> _YOUR GOAL_:
Without pictures, retype the following entries exactly.

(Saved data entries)
-- Opening Marker --

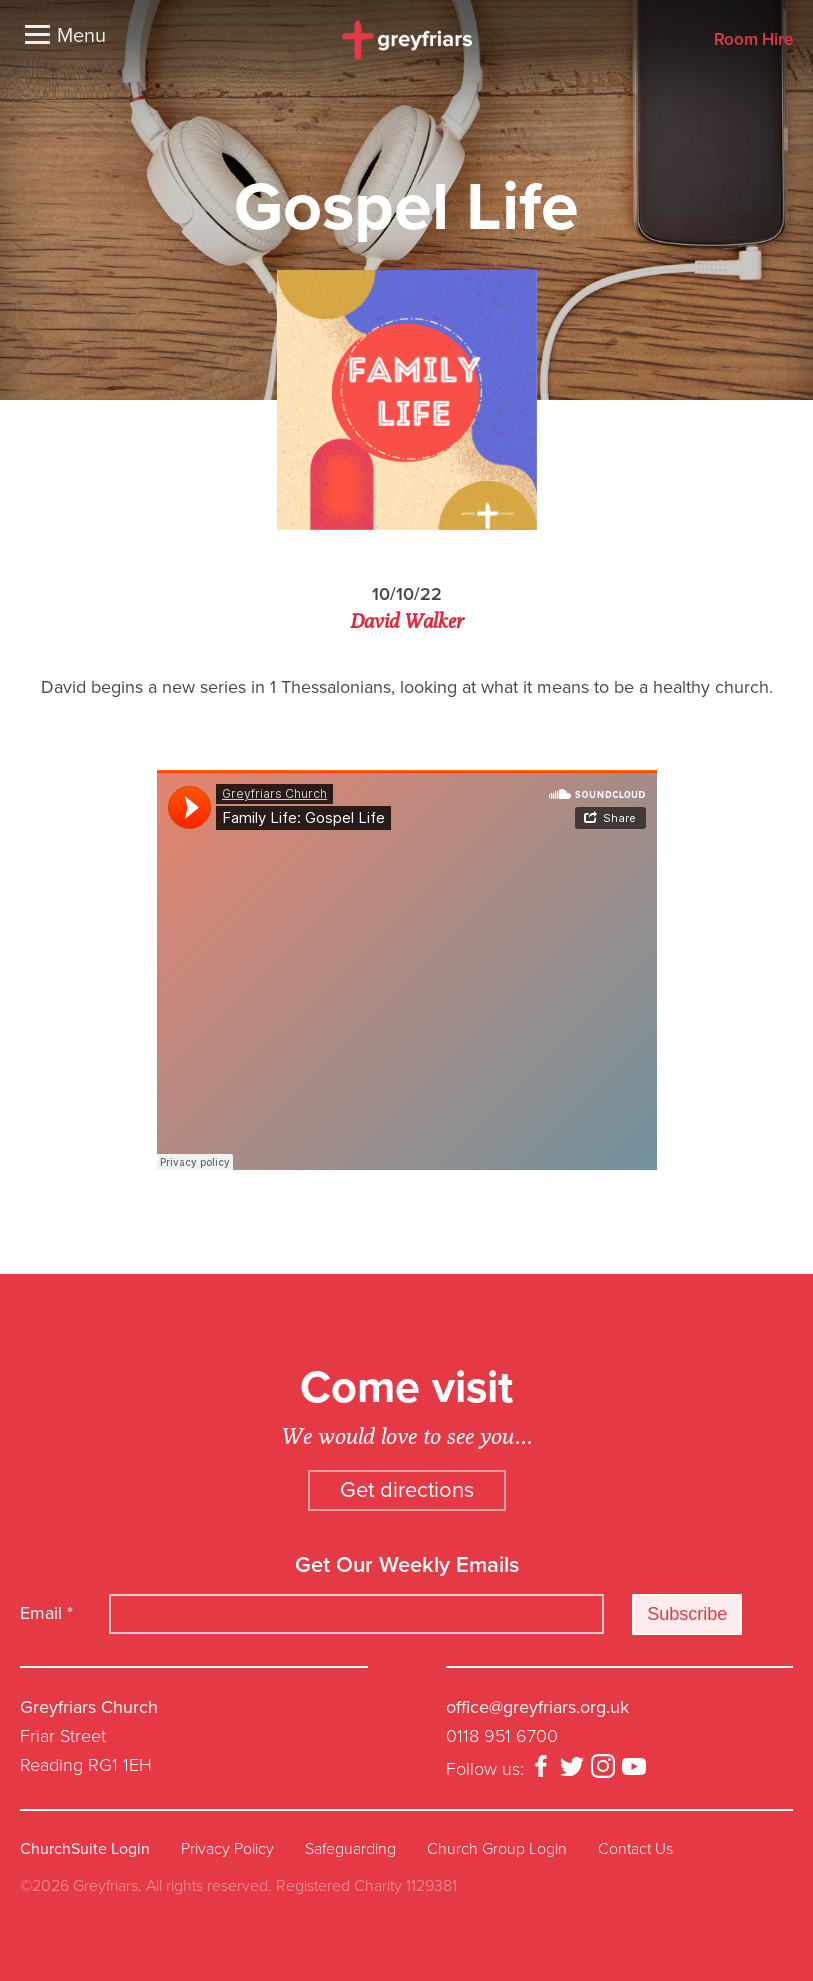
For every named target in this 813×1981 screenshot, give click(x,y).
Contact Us (635, 1849)
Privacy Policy (227, 1849)
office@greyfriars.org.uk (537, 1707)
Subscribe (687, 1614)
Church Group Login (497, 1849)
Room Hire (753, 40)
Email (46, 1613)
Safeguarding (350, 1849)
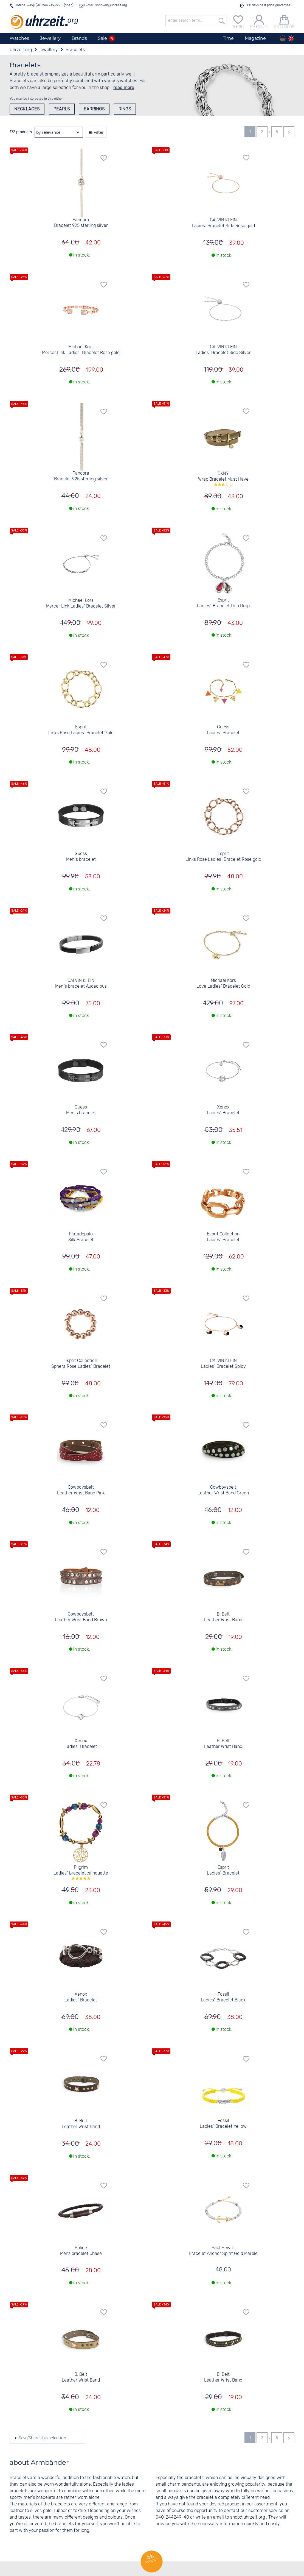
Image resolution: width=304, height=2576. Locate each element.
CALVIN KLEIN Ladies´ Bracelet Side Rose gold (223, 223)
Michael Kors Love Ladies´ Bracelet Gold (223, 983)
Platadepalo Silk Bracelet (81, 1237)
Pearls (62, 109)
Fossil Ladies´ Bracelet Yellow (223, 2123)
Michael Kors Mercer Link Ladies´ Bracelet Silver (81, 603)
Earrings (94, 109)
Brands (79, 38)
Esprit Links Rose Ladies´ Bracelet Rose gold (223, 856)
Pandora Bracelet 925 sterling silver (81, 223)
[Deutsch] (283, 38)
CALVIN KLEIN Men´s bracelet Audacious (81, 983)
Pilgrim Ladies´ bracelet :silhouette (81, 1872)
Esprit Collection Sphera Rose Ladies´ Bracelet (80, 1363)
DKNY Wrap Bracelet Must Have (223, 478)
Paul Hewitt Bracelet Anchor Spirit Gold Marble (223, 2251)
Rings (125, 109)
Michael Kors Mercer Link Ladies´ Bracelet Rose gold (81, 350)
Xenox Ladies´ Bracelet (223, 1110)
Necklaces (27, 109)
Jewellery (50, 38)
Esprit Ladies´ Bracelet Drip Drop (223, 603)
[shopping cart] (284, 20)
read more (123, 87)
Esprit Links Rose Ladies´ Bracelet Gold (81, 730)
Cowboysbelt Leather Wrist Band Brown (81, 1617)
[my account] (259, 20)
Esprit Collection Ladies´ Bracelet (223, 1237)
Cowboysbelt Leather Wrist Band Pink (81, 1490)
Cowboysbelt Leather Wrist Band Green (223, 1490)
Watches (19, 38)
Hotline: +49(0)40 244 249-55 (37, 5)
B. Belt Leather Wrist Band (223, 1617)
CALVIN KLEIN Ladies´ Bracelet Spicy (223, 1363)
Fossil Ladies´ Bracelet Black (223, 1997)
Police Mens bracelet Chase (81, 2251)
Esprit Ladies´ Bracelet (223, 1870)
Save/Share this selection (42, 2437)
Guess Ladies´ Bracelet (223, 730)
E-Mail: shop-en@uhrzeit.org (105, 5)
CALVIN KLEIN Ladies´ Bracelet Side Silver (223, 350)
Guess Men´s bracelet (81, 856)
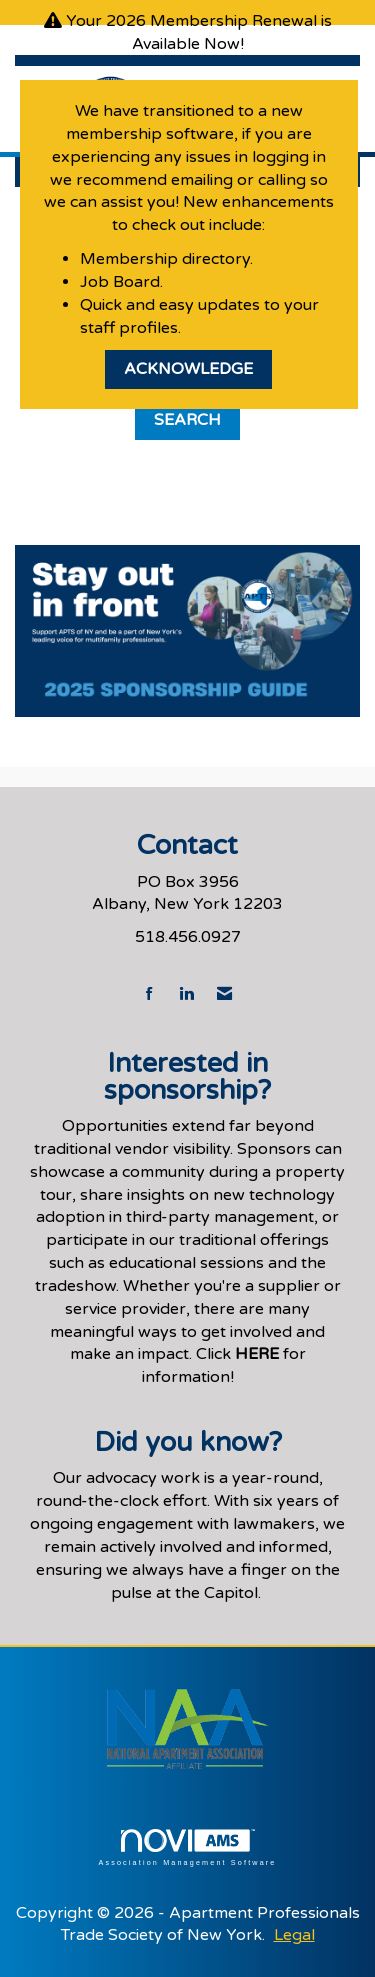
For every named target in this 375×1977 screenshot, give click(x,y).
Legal (294, 1935)
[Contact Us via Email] (224, 994)
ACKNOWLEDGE (188, 369)
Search (187, 420)
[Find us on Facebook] (149, 994)
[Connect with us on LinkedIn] (186, 994)
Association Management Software (187, 1847)
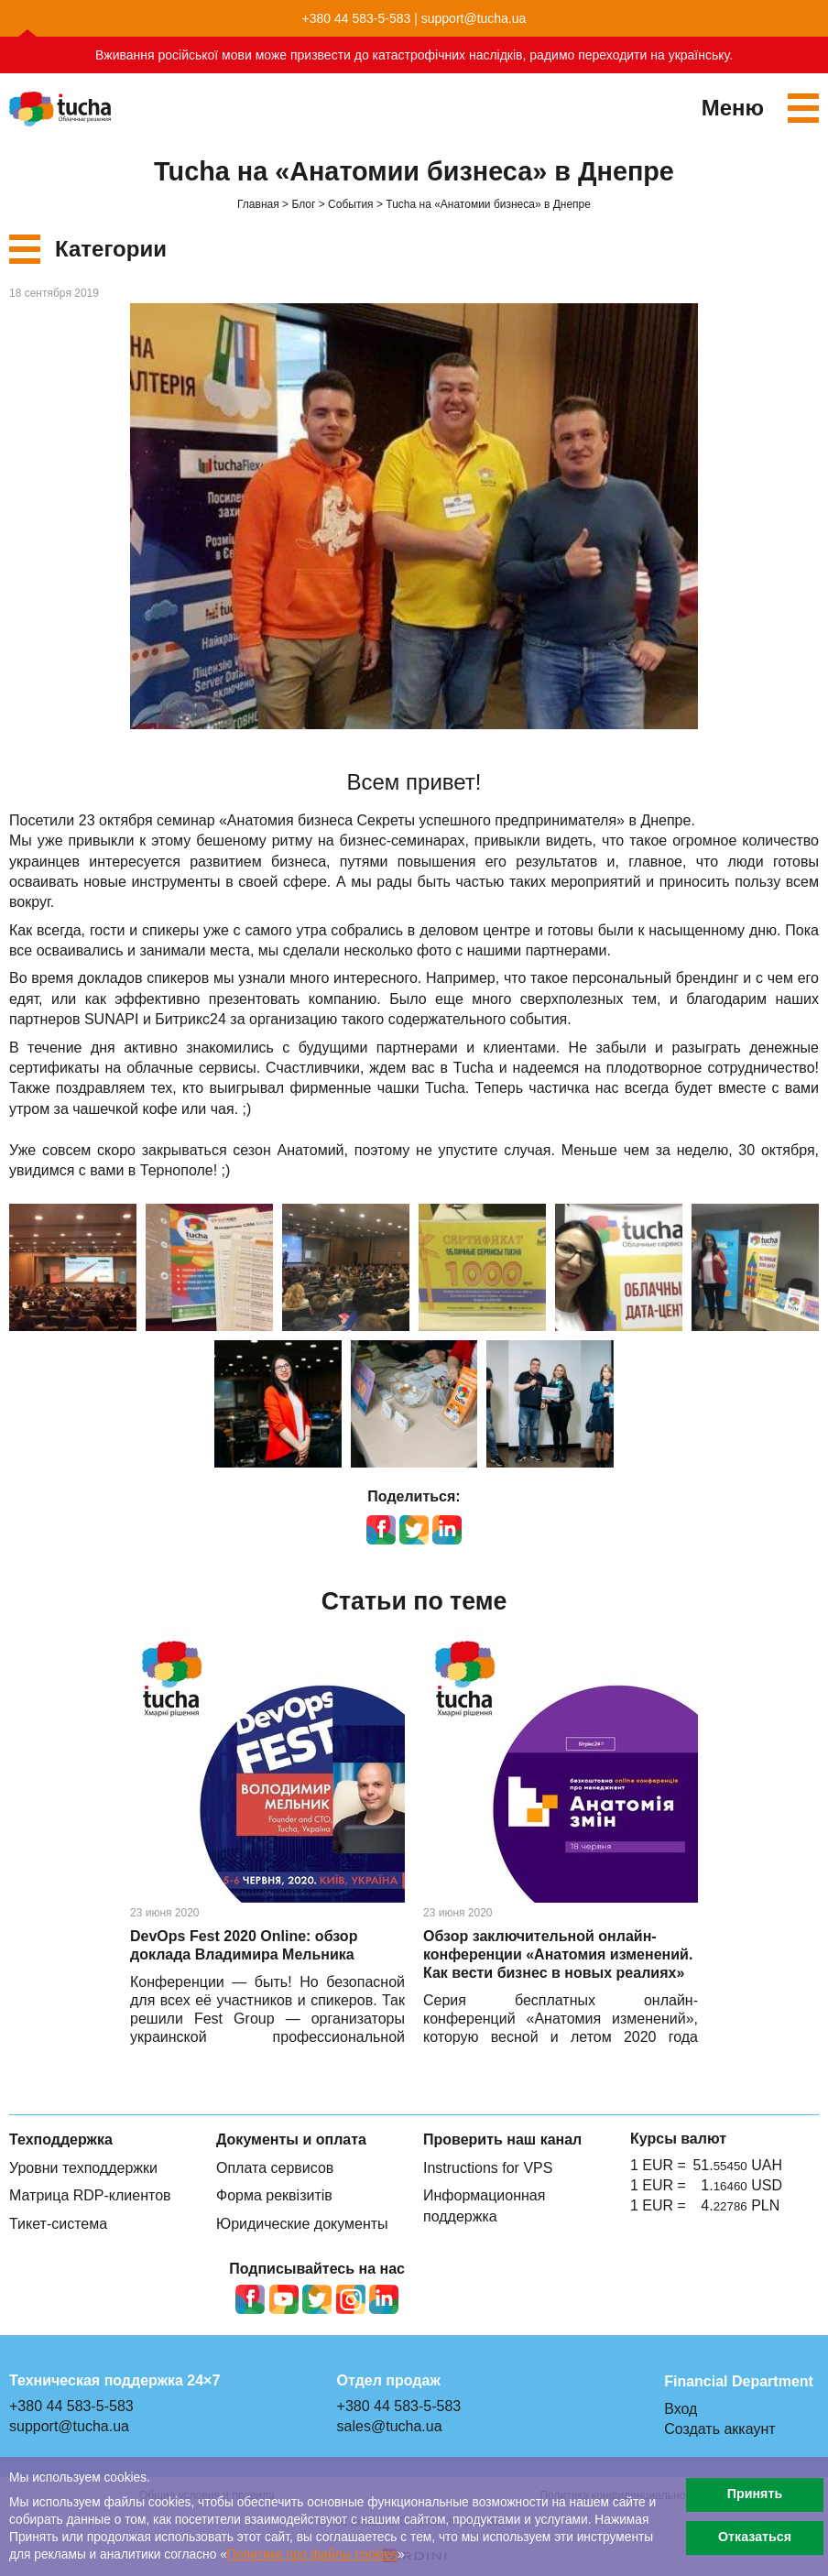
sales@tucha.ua (389, 2426)
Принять (754, 2494)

-- Closing Marker --

> _THE COMPLETED TASK_:
For every named target in this 813×1981 screenshot, give click(x,y).
Contact Us (635, 1849)
Privacy Policy (227, 1849)
office@greyfriars.org.uk (537, 1707)
Subscribe (687, 1614)
Church Group Login (497, 1849)
Room Hire (753, 40)
Email (46, 1613)
Safeguarding (350, 1849)
Image resolution: width=304, height=2576. Locate each element.
CALVIN KLEIN Ladies´ Bracelet Side Rose gold (223, 223)
Michael Kors Love Ladies´ Bracelet Gold (223, 983)
Platadepalo Silk Bracelet (81, 1237)
Pearls (62, 109)
Fossil Ladies´ Bracelet Yellow (223, 2123)
Michael Kors Mercer Link Ladies´ Bracelet Silver (81, 603)
Earrings (94, 109)
Brands (79, 38)
Esprit Links Rose Ladies´ Bracelet Rose gold (223, 856)
Pandora Bracelet 925 sterling silver (81, 223)
[Deutsch] (283, 38)
CALVIN KLEIN Men´s bracelet Audacious (81, 983)
Pilgrim Ladies´ bracelet :silhouette (81, 1872)
Esprit Collection Sphera Rose Ladies´ Bracelet (80, 1363)
DKNY Wrap Bracelet Must Have (223, 478)
Paul Hewitt Bracelet Anchor Spirit Gold Marble (223, 2251)
Rings (125, 109)
Michael Kors Mercer Link Ladies´ Bracelet Rose gold (81, 350)
Xenox Ladies´ Bracelet (223, 1110)
Necklaces (27, 109)
Jewellery (50, 38)
Esprit Ladies´ Bracelet Drip Drop (223, 603)
[shopping cart] (284, 20)
read more (123, 87)
Esprit Links Rose Ladies´ Bracelet Gold (81, 730)
Cowboysbelt Leather Wrist Band Brown (81, 1617)
[my account] (259, 20)
Esprit Collection Ladies´ Bracelet (223, 1237)
Cowboysbelt Leather Wrist Band Pink (81, 1490)
Cowboysbelt Leather Wrist Band Green (223, 1490)
Watches (19, 38)
Hotline: +49(0)40 244 249-55 (37, 5)
B. Belt Leather Wrist Band (223, 1617)
CALVIN KLEIN Ladies´ Bracelet Spicy (223, 1363)
Fossil Ladies´ Bracelet Black (223, 1997)
Police Mens bracelet Chase (81, 2251)
Esprit Ladies´ Bracelet (223, 1870)
Save/Share this selection (42, 2437)
Guess Ladies´ Bracelet (223, 730)
E-Mail: shop-en@uhrzeit.org (105, 5)
CALVIN KLEIN Ladies´ Bracelet Side Silver (223, 350)
Guess Men´s bracelet (81, 856)
For every named target in this 375×1977 screenshot, give click(x,y).
Legal (294, 1935)
[Contact Us via Email] (224, 994)
ACKNOWLEDGE (188, 369)
Search (187, 420)
[Find us on Facebook] (149, 994)
[Connect with us on LinkedIn] (186, 994)
Association Management Software (187, 1847)
sales@tucha.ua (389, 2426)
Принять (754, 2494)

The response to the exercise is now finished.